In dieci episodi la docu-serie ci porta dietro le quinte di una delle più importanti squadre della storia dell'NBA
Per raccontare l’epopea dei Chicago Bulls, che con Jordan negli anni Novanta hanno portato all’NBA una visibilità internazionale senza precedenti, la docu-serie del regista Jason Hehir si concentra sulla stagione del 1997/98. È stata l’ultima vittoria dei Bulls di MJ, del secondo violino Scottie Pippen, di Dennis Rodman e dell’allenatore Phil Jackson, il momento in cui la squadra che ha portato Chicago per la prima volta a vincere sei titoli in meno di dieci anni comincia a sfaldarsi. Ad arricchirne il racconto sono le riprese di una troupe di giornalisti che in quella stagione, con accessi esclusivi, ha seguito la franchigia dell’Illinois nel suo ultimo glorioso capitolo.
È The Last Dance, l’ultimo ballo, ma inevitabilmente il documentario tocca anche le stagioni precedenti, il primo three-peat (tre vittorie di fila) dei Bulls, dal 1991 al 1993, il ritiro di Jordan, le dinamiche interne e le rotture tra la squadra e la società, in un racconto che va ben oltre il mito.

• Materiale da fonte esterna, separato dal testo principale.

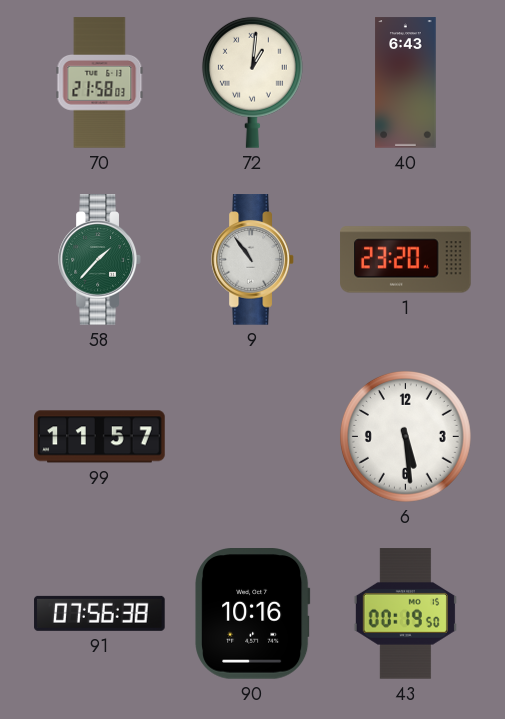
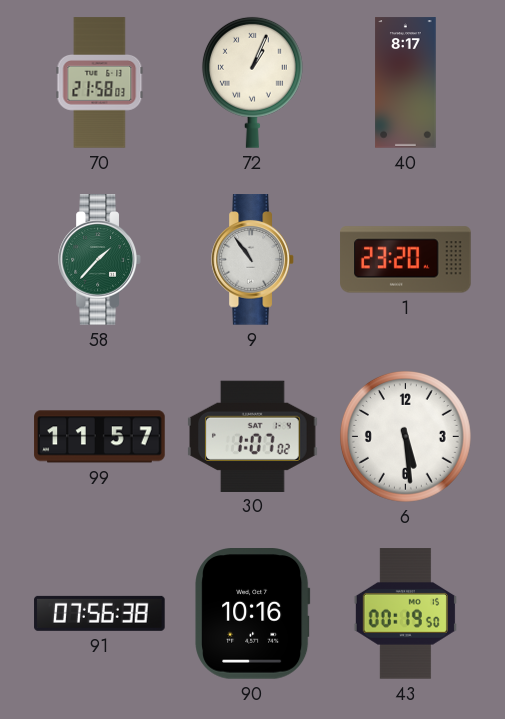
72: 1:01 -> 1:04
40: 6:43 -> 8:17
30: none -> 1:07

Michael Jordan, icona sportiva
Impossibile descrivere quelle stagioni dei Chicago Bulls, o l’NBA degli anni Novanta, senza che la figura di Michael Jordan emerga dalla narrazione come l’eroe sportivo che è stato (ed è tutt’ora), paragonato a icone storiche come l’inarrivabile Muhammad Ali. Si impone nelle interviste come nei flashback, nei vecchi filmati, che ci portano indietro fino ai tempi in cui giocava per la squadra dell’University of North Carolina, passando per le selezioni dell’NBA, quando nell’84 entra nella rosa dei Bulls, fino al ritiro nel ’93 in seguito alla morte del padre e gli anni del baseball. E fino a the shot, l’ultimo canestro di Jordan che ha fatto vincere Chicago nel ’98.